During the chat, we focused on the rise of data engineering within the Fortune 500, biggest barriers to successful data programs, as well as what the modern data landscape looks like and where it’s heading. Check out our YouTube here for a recording of the full webinar and see our recap of the top challenges and opportunities discussed:

CHALLENGE: There is a disconnect between the people, processes, and technologies.

For many organizations, innovation tends to exist within silos. There is often a gap between the day-to-day business decision makers and the data engineers actually working with data and extracting solutions. This creates miscommunications and inefficiencies through the organization, costing valuable time and money. It also leads to a middle layer of information that exists as a one-off solution that may look good to one end user at that time, but isn’t a replicable, “rinse and repeat” process.

OPPORTUNITY: Bridge the gap and create a continuous improvement cycle.

When organizations are able to eliminate handovers between these decision makers and data engineers, as a whole, they are able to better understand their data and unlock its full potential. To do this, decision makers and data engineers need to work together to minimize inconsistencies across the organization and find the common denominators among problems. This compounding approach will better allow your data to solve the problem at hand, adjacent problems, and new problems that will undoubtedly pop up in the future.

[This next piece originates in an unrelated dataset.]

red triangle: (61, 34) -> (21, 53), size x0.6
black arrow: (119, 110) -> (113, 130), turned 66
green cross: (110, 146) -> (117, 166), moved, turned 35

CHALLENGE: Trust in data needs to be built.

“The biggest challenge is that executives don’t always understand the principles of data engineering, so it’s important to make data transparent…When you think about building a data ecosystem and setting up an environment for exponential growth, the decision makers need to care.” — Steve Turk

In complex organizations there are multiple sources of the truth, and because of this ambiguity, the average business executive will challenge their data engineering team over and over again to get the most confident answer to bring to their peer group in fear someone else will come up with evidence proving them wrong.

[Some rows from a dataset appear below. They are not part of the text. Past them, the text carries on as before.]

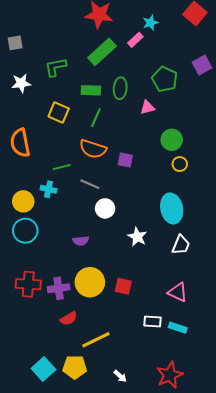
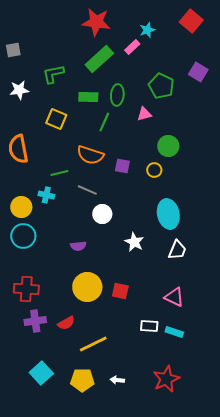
purple square: (202, 65) -> (198, 72), turned -30
green line: (96, 118) -> (104, 122), moved
yellow circle: (180, 164) -> (154, 170), moved
purple cross: (59, 288) -> (35, 321), moved
yellow pentagon: (75, 367) -> (82, 380), moved
white arrow: (120, 376) -> (117, 380), turned 144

OPPORTUNITY: Create more transparent and democratized data systems.

Business executives need a bird’s eye view of where the numbers come from and what processes were done to that number. It’s still a challenge of demonstrating the lineage of operations of not only data points, but the higher-level insights derived from them. Datalogue is helping solve this problem with their self-service integration platform, which enables cross functional teams to get access to data and integrate it into their analytics systems. According to Tim, Datalogue believes that in order to drive exponential returns with data, you need a subject matter expert to be tightly integrated into the supply chain of your data and to empower technologists with the right tools. Together, this ensures the business decision maker is equipped to best analyze the best data solutions. This will generate more value for your organization as a whole and end up decentralizing your data more organically.

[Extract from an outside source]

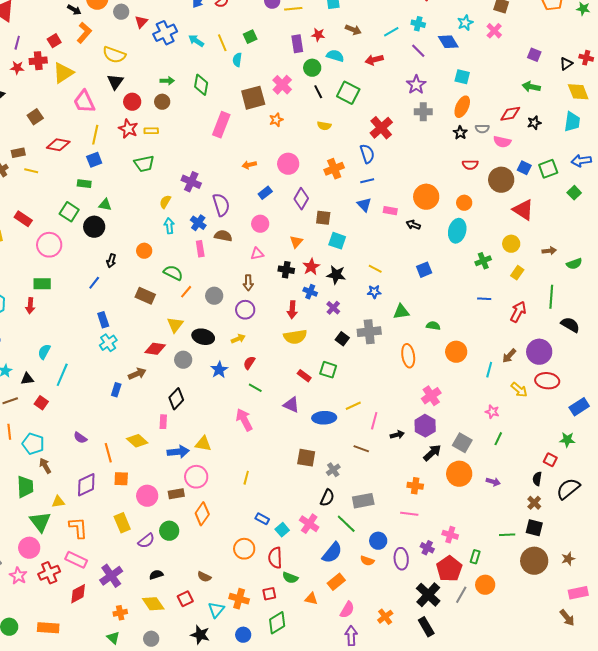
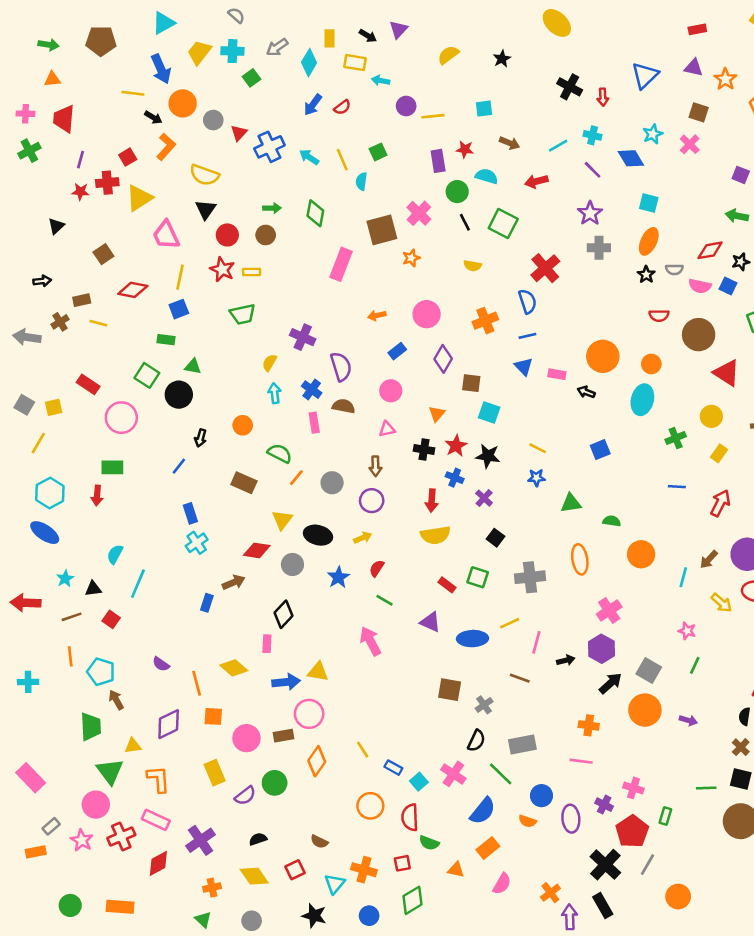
blue square: (524, 168) -> (728, 286), moved
gray cross: (369, 332) -> (530, 577), moved
yellow line: (246, 478) -> (363, 750), moved, turned -48
orange circle: (485, 585) -> (678, 897), moved
purple arrow: (351, 636) -> (570, 917), moved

CHALLENGE: To build or to buy?

“Especially in data engineering, there is a fine line between digital disruption and digital distraction.” — Tim Delisle

Organizations need to weigh if they have enough resources to build their own tech, if they have a good understanding of that tech market at-large, and if they have the talent to maintain the technology. If the answer to any of the above is “no,” building tech in-house drastically limits the organization’s ability to solve the problem effectively and can become a resource suck that limits their ability to then source third-party vendors later. Additionally, data engineering talent is in all-time high demand right now, and constantly needing to hire unexpected talent to keep up with the products you build in-house can become a huge undertaking.

OPPORTUNITY: Make the case for your startup.

Tim states that he often sees organizations mistake themselves as tech-first companies, who build their tech in-house and get a lot of perceived value upfront, but then get overwhelmed by production maintenance (cost and upkeep). This is an opportunity for startups to showcase how their technology and solution provides long-term ROI and can easily integrate into pre-existing platforms.

For more insights on data engineering in the enterprise and opportunities for data startups, see a full recording of our webinar below:

Stay up-to-date on upcoming “State of Enterprise Tech” Webinar Series’ topics and speakers by signing up for our Enterprise Weekly Newsletter every Friday. Future webinar topics include Cloud, DevOps, and more.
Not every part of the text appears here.